Prices were high in every corner of town, from the noisy motels jammed into industrial neighborhoods near Kennedy Airport to the palaces near Central Park.

If the cost of a room deterred some people from visiting, it didn't show.

An estimated 22-million nights were sold at city hotels in 2005, according to city tourism officials, surpassing the 21.4-million last year and the 19.9-million in the year before the terrorist attacks.

Even the $14,000-per-night presidential suite at the Mandarin Oriental, New York was occupied about 75 percent of the time in 2005.

"A-list celebrities," said Tiana Kartadinata of the hotel. "New York has a lot of premieres."

New York has never been a cheap place to stay, but today's high prices are remarkable, considering where the city has been.
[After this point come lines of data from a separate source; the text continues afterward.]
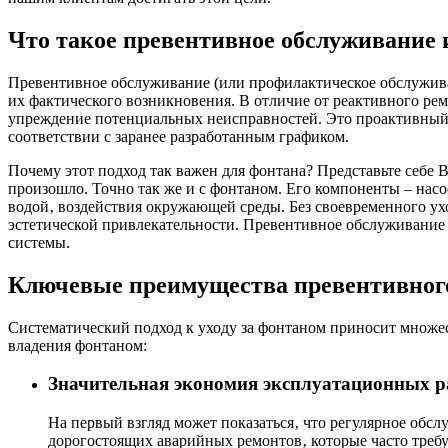
Что такое превентивное обслуживание 
Превентивное обслуживание (или профилактическое обслужива
их фактического возникновения. В отличие от реактивного ре
упреждение потенциальных неисправностей. Это проактивный п
соответствии с заранее разработанным графиком.
Почему этот подход так важен для фонтана? Представьте себе В
произошло. Точно так же и с фонтаном. Его компоненты – нас
водой‚ воздействия окружающей среды. Без своевременного у
эстетической привлекательности. Превентивное обслуживание п
системы.
Ключевые преимущества превентивного
Систематический подход к уходу за фонтаном приносит множе
владения фонтаном:
Значительная экономия эксплуатационных р
На первый взгляд может показаться‚ что регулярное обс
дорогостоящих аварийных ремонтов‚ которые часто требу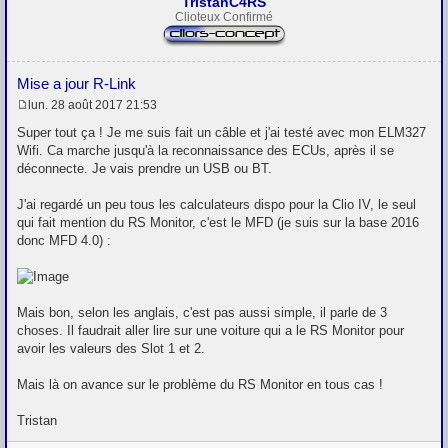
TristanC4RS
Clioteux Confirmé
Mise a jour R-Link
lun. 28 août 2017 21:53
M
e
Super tout ça ! Je me suis fait un câble et j'ai testé avec mon ELM327
s
Wifi. Ca marche jusqu'à la reconnaissance des ECUs, après il se
s
déconnecte. Je vais prendre un USB ou BT.
a
g
e
J'ai regardé un peu tous les calculateurs dispo pour la Clio IV, le seul
qui fait mention du RS Monitor, c'est le MFD (je suis sur la base 2016
donc MFD 4.0) :
Mais bon, selon les anglais, c'est pas aussi simple, il parle de 3
choses. Il faudrait aller lire sur une voiture qui a le RS Monitor pour
avoir les valeurs des Slot 1 et 2.
Mais là on avance sur le problème du RS Monitor en tous cas !
Tristan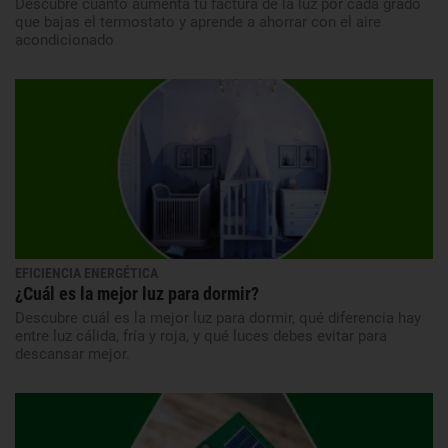
Descubre cuánto aumenta tu factura de la luz por cada grado
que bajas el termostato y aprende a ahorrar con el aire
acondicionado
EFICIENCIA ENERGÉTICA
¿Cuál es la mejor luz para dormir?
Descubre cuál es la mejor luz para dormir, qué diferencia hay
entre luz cálida, fría y roja, y qué luces debes evitar para
descansar mejor.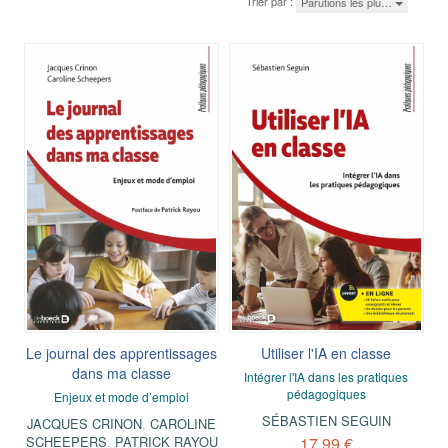
Trier par :
Parutions les plu…
Le journal des apprentissages
Utiliser l'IA en classe
dans ma classe
Intégrer l'IA dans les pratiques
pédagogiques
Enjeux et mode d’emploi
SÉBASTIEN SEGUIN
JACQUES CRINON
,
CAROLINE
SCHEEPERS
,
PATRICK RAYOU
17,99 €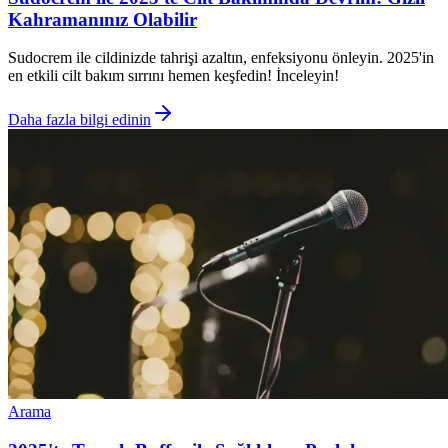
Kahramanınız Olabilir
Sudocrem ile cildinizde tahrişi azaltın, enfeksiyonu önleyin. 2025'in
en etkili cilt bakım sırrını hemen keşfedin! İnceleyin!
Daha fazla bilgi edinin
Arama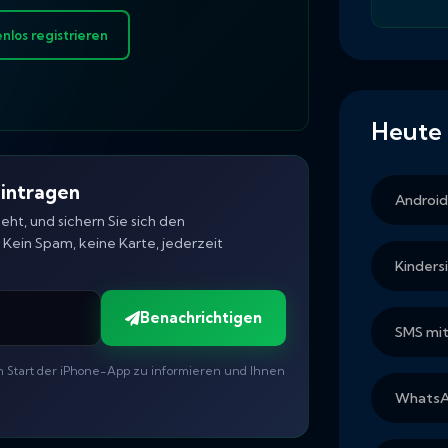
nlos registrieren
Heute 
eintragen
Androi
eht, und sichern Sie sich den
Kein Spam, keine Karte, jederzeit
Kinders
Benachrichtigen
SMS mit
n Start der iPhone-App zu informieren und Ihnen
WhatsA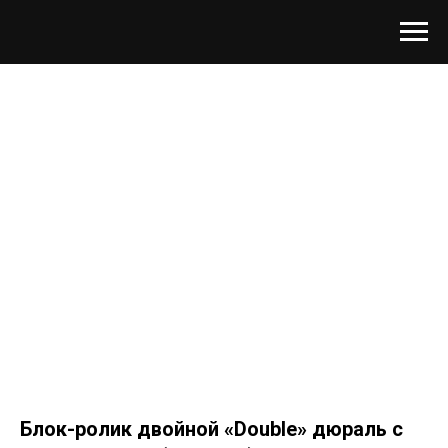
Блок-ролик двойной «Double» дюраль с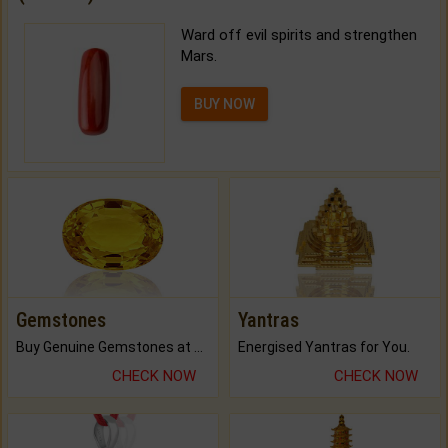
Ward off evil spirits and strengthen
Mars.
BUY NOW
Gemstones
Yantras
Buy Genuine Gemstones at Best Prices.
Energised Yantras for You.
CHECK NOW
CHECK NOW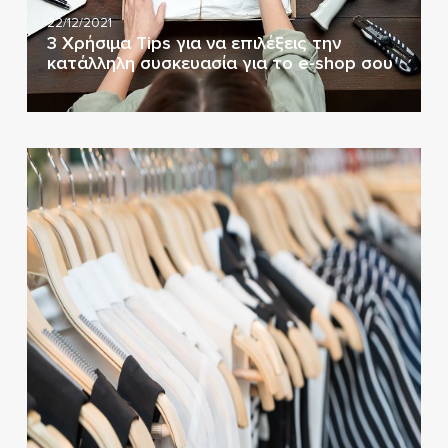
22/12/2021
3 Χρήσιμα Tips για να επιλέξεις την
κατάλληλη συσκευασία για το e-shop σου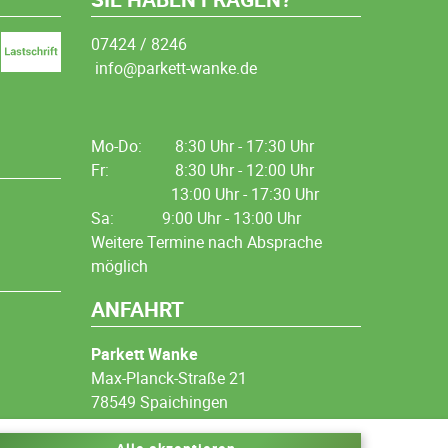
07424 / 8246
info@parkett-wanke.de
Mo-Do:
8:30 Uhr - 17:30 Uhr
Fr:
8:30 Uhr - 12:00 Uhr
13:00 Uhr - 17:30 Uhr
Sa: 9:00 Uhr - 13:00 Uhr
Weitere Termine nach Absprache
möglich
ANFAHRT
Parkett Wanke
Max-Planck-Straße 21
78549 Spaichingen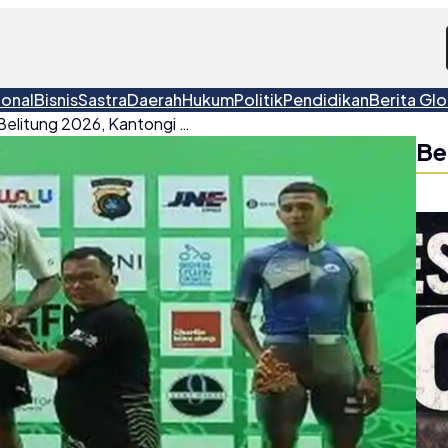
ional
Bisnis
Sastra
Daerah
Hukum
Politik
Pendidikan
Berita Glo
Berry Putra Juara GFNY Belitung 2026, Kantongi Tiket ke New York
Be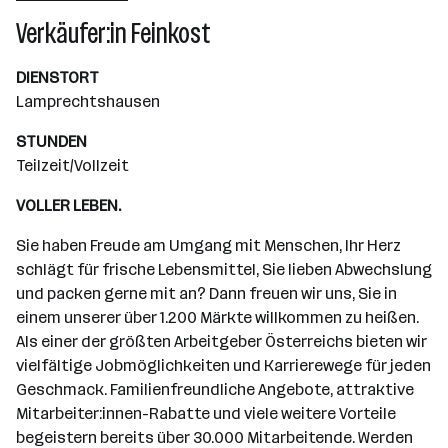
Wiener Neudorf
Verkäufer:in Feinkost
DIENSTORT
Lamprechtshausen
STUNDEN
Teilzeit/Vollzeit
VOLLER LEBEN.
Sie haben Freude am Umgang mit Menschen, Ihr Herz
schlägt für frische Lebensmittel, Sie lieben Abwechslung
und packen gerne mit an? Dann freuen wir uns, Sie in
einem unserer über 1.200 Märkte willkommen zu heißen.
Als einer der größten Arbeitgeber Österreichs bieten wir
vielfältige Jobmöglichkeiten und Karrierewege für jeden
Geschmack. Familienfreundliche Angebote, attraktive
Mitarbeiter:innen-Rabatte und viele weitere Vorteile
begeistern bereits über 30.000 Mitarbeitende. Werden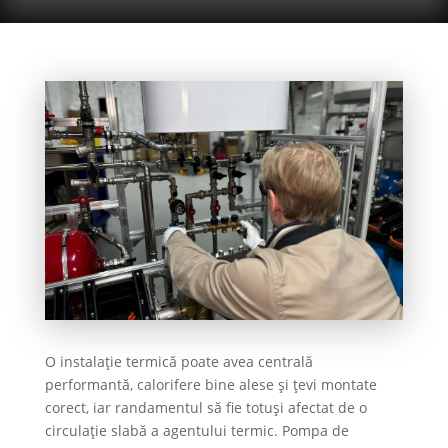
O instalație termică poate avea centrală
performantă, calorifere bine alese și țevi montate
corect, iar randamentul să fie totuși afectat de o
circulație slabă a agentului termic. Pompa de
Tourism dipped significantly after the Sept. 11 attacks. Hotels dropped their prices to an average $198 per night in 2002, and the city drew millions fewer tourists than it had two years earlier.
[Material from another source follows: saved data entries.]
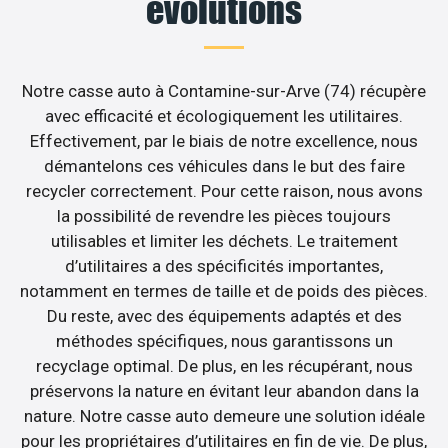
évolutions
Notre casse auto à Contamine-sur-Arve (74) récupère
avec efficacité et écologiquement les utilitaires.
Effectivement, par le biais de notre excellence, nous
démantelons ces véhicules dans le but des faire
recycler correctement. Pour cette raison, nous avons
la possibilité de revendre les pièces toujours
utilisables et limiter les déchets. Le traitement
d’utilitaires a des spécificités importantes,
notamment en termes de taille et de poids des pièces.
Du reste, avec des équipements adaptés et des
méthodes spécifiques, nous garantissons un
recyclage optimal. De plus, en les récupérant, nous
préservons la nature en évitant leur abandon dans la
nature. Notre casse auto demeure une solution idéale
pour les propriétaires d’utilitaires en fin de vie. De plus,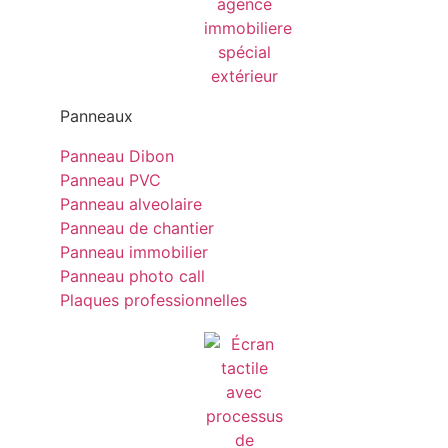
Panneaux
Panneau Dibon
Panneau PVC
Panneau alveolaire
Panneau de chantier
Panneau immobilier
Panneau photo call
Plaques professionnelles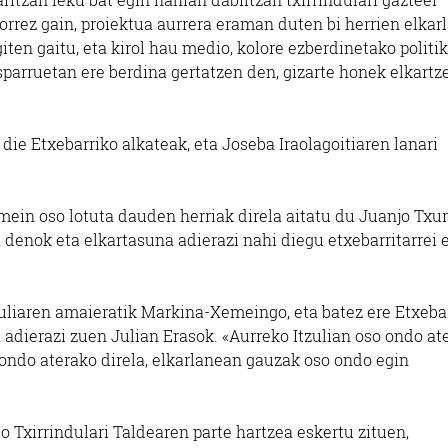
rrez gain, proiektua aurrera eraman duten bi herrien elkar
en gaitu, eta kirol hau medio, kolore ezberdinetako politik
 esparruetan ere berdina gertatzen den, gizarte honek elkartz
 die Etxebarriko alkateak, eta Joseba Iraolagoitiaren lanari
emein oso lotuta dauden herriak direla aitatu du Juanjo Txu
denok eta elkartasuna adierazi nahi diegu etxebarritarrei 
uliaren amaieratik Markina-Xemeingo, eta batez ere Etxeba
 adierazi zuen Julian Erasok. «Aurreko Itzulian oso ondo at
e ondo aterako direla, elkarlanean gauzak oso ondo egin
Txirrindulari Taldearen parte hartzea eskertu zituen,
Yet, the crisis prompted a national outpouring of love for the damaged city that may have helped fuel a comeback.

"I think people, for the first time, saw New Yorkers unfiltered," said Christyne Nicholas, president of NYC & Company, the city's convention and visitor's bureau.

"A lot of the stereotypes went away after Sept. 11 of us being rude and obnoxious and unwelcoming," she said. "For the first time, our police officers and our firefighters were a tourist attraction."
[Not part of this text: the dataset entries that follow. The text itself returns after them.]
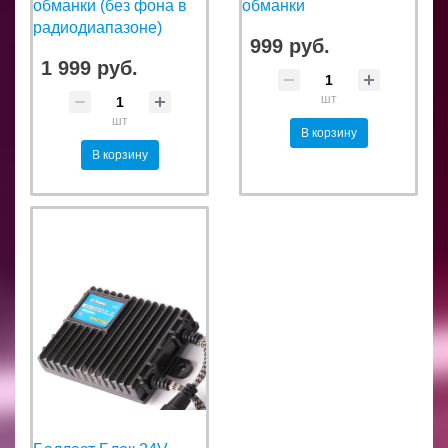
обманки (без фона в
обманки
радиодиапазоне)
999 руб.
1 999 руб.
шт
шт
В корзину
В корзину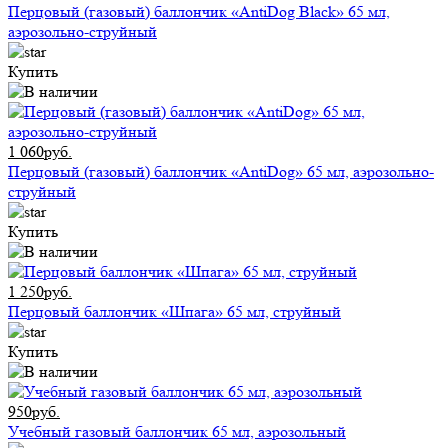
Перцовый (газовый) баллончик «AntiDog Black» 65 мл,
аэрозольно-струйный
Купить
1 060руб.
Перцовый (газовый) баллончик «AntiDog» 65 мл, аэрозольно-
струйный
Купить
1 250руб.
Перцовый баллончик «Шпага» 65 мл, струйный
Купить
950руб.
Учебный газовый баллончик 65 мл, аэрозольный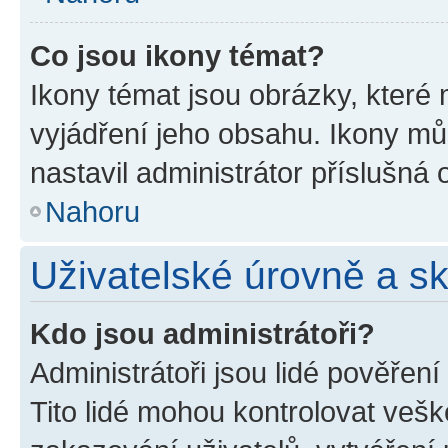
Co jsou ikony témat?
Ikony témat jsou obrázky, které
vyjádření jeho obsahu. Ikony m
nastavil administrátor příslušná 
Nahoru
Uživatelské úrovně a s
Kdo jsou administrátoři?
Administrátoři jsou lidé pověřen
Tito lidé mohou kontrolovat veš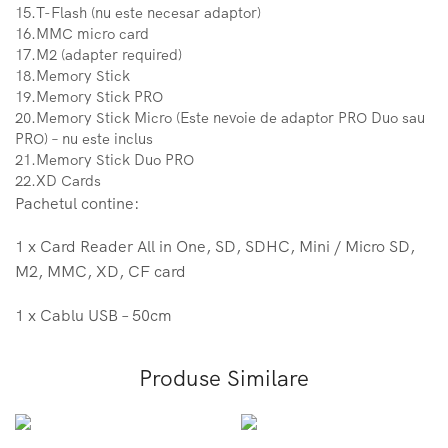
15.T-Flash (nu este necesar adaptor)
16.MMC micro card
17.M2 (adapter required)
18.Memory Stick
19.Memory Stick PRO
20.Memory Stick Micro (Este nevoie de adaptor PRO Duo sau
PRO) – nu este inclus
21.Memory Stick Duo PRO
22.XD Cards
Pachetul contine:
1 x Card Reader All in One, SD, SDHC, Mini / Micro SD,
M2, MMC, XD, CF card
1 x Cablu USB – 50cm
Produse Similare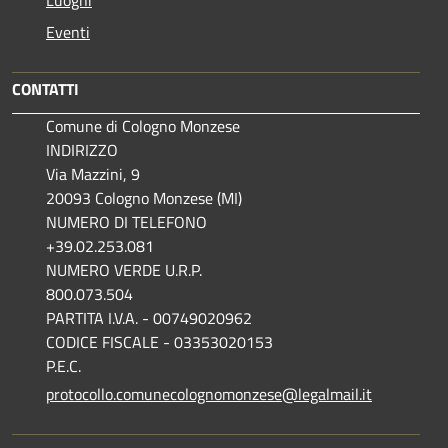
Eventi
CONTATTI
Comune di Cologno Monzese
INDIRIZZO
Via Mazzini, 9
20093 Cologno Monzese (MI)
NUMERO DI TELEFONO
+39.02.253.081
NUMERO VERDE U.R.P.
800.073.504
PARTITA I.V.A. - 00749020962
CODICE FISCALE - 03353020153
P.E.C.
protocollo.comunecolognomonzese@legalmail.it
There has also been a nationwide recovery. Hotel prices across the country fell after the terror attacks, but grew 4 percent in 2004 and about 5 percent in 2005, according to Smith Travel Research. The average U.S. hotel room now costs $90.80.

In New York, simple laws of supply and demand may have made a difference too.

In recent years, the city's ultrahot real estate market has prompted a rash of conversions of old hotels into luxury condominiums.

The number of hotel rooms in Manhattan has dwindled by about 1,500 in the past two years, officials said.

Some relief may be on the way. About 5,000 rooms are expected to open in the city in the coming years, mostly at medium-priced chain hotels being constructed slightly off the beaten path.

For those travelers on a tight budget, now may be the time to visit. Prices will drop significantly in the next few months as winter sets in and holiday visitors clear out.